Step 9. Confirm that the entire implant, which is 4 cm long, has been removed by measuring its length. There have been reports of broken implants while in the patient’s arm. In some cases, difficult removal of the broken implant has been reported. If a partial implant (less than 4 cm) is removed, the remaining piece should be removed by following the instructions in section 2.3. If the woman would like to continue using NEXPLANON, a new implant may be inserted immediately after the old implant is removed using the same incision as long as the site is in the correct location [see Dosage and Administration (2.4)].
Step 10. After removing the implant, close the incision with a sterile adhesive wound closure.

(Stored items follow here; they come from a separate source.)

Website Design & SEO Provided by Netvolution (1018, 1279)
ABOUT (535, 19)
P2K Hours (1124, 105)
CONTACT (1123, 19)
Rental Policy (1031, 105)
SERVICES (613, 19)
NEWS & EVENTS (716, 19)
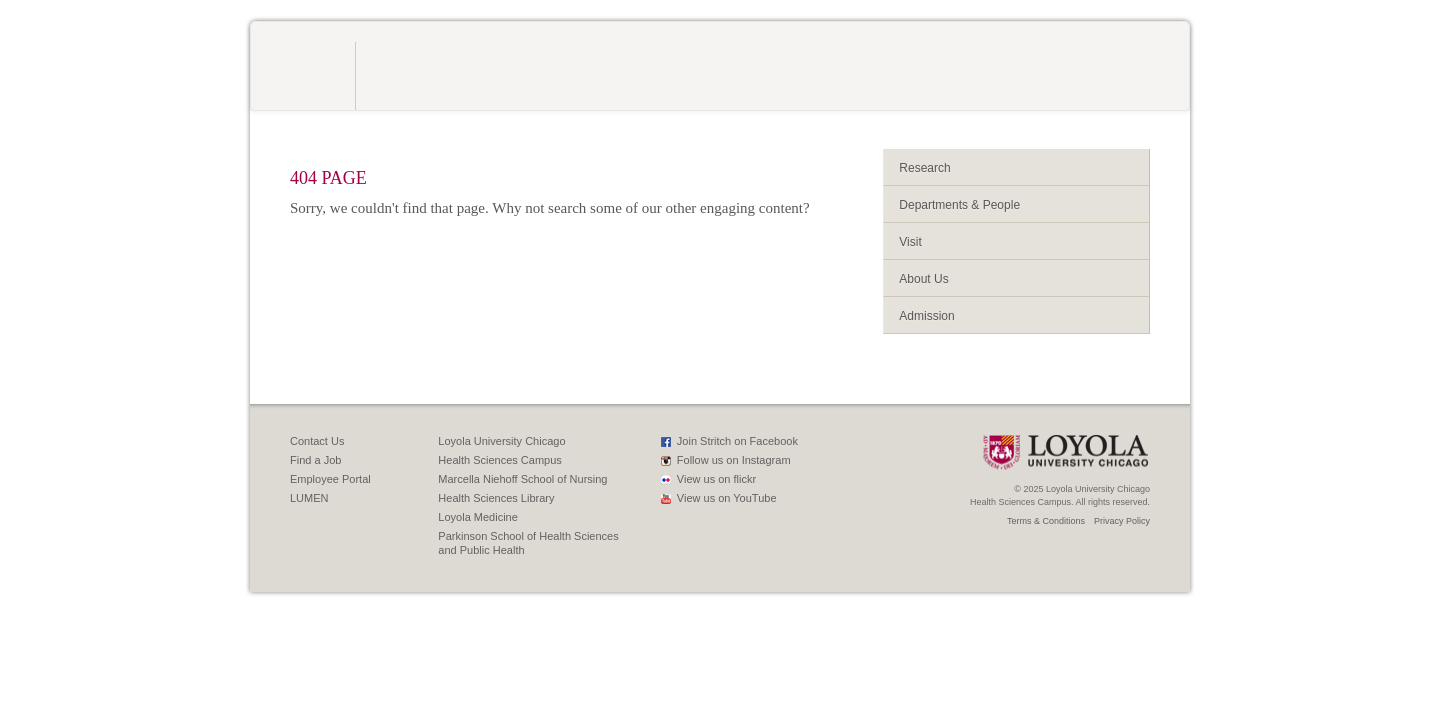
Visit (910, 242)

Step 11. Apply a pressure bandage with sterile gauze to minimize bruising. The woman may remove the pressure bandage in 24 hours and the sterile adhesive wound closure in 3 to 5 days.
Localization and Removal of a Non-Palpable Implant
There have been reports of migration of the implant; usually this involves minor movement relative to the original position [see Warnings and Precautions (5.1)] , but may lead to the implant not being palpable at the location in which it was placed. An implant that has been deeply inserted or has migrated may not be palpable and therefore imaging procedures, as described below, may be required for localization.
A non-palpable implant should always be located prior to attempting removal. Given the radiopaque nature of the implant, suitable methods for localization include two-dimensional X-ray and X-ray computer tomography (CT). Ultrasound scanning (USS) with a high-frequency linear array transducer (10 MHz or greater) or magnetic resonance imaging (MRI) may be used. Once the implant has been localized in the arm, the implant should be removed by a healthcare professional experienced in removing deeply placed implants and familiar with the anatomy of the arm. The use of ultrasound guidance during the removal should be considered.
If the implant cannot be found in the arm after comprehensive localization attempts, consider applying imaging techniques to the chest as events of migration to the pulmonary vasculature have been reported. If the implant is located in the chest, surgical or endovascular procedures may be needed for removal; healthcare professionals familiar with the anatomy of the chest should be consulted.
If at any time these imaging methods fail to locate the implant, etonogestrel blood level determination can be used for verification of the presence of the implant. For details on etonogestrel blood level determination, call 1-844-674-3200 for further instructions.
If the implant migrates within the arm, removal may require a minor surgical procedure with a larger incision or a surgical procedure in an operating room. Removal of deeply inserted implants should be conducted with caution in order to help prevent injury to deeper neural or vascular structures in the arm. Non-palpable and deeply inserted implants should be removed by healthcare professionals familiar with the anatomy of the arm and removal of deeply-inserted implants.
Exploratory surgery without knowledge of the exact location of the implant is strongly discouraged.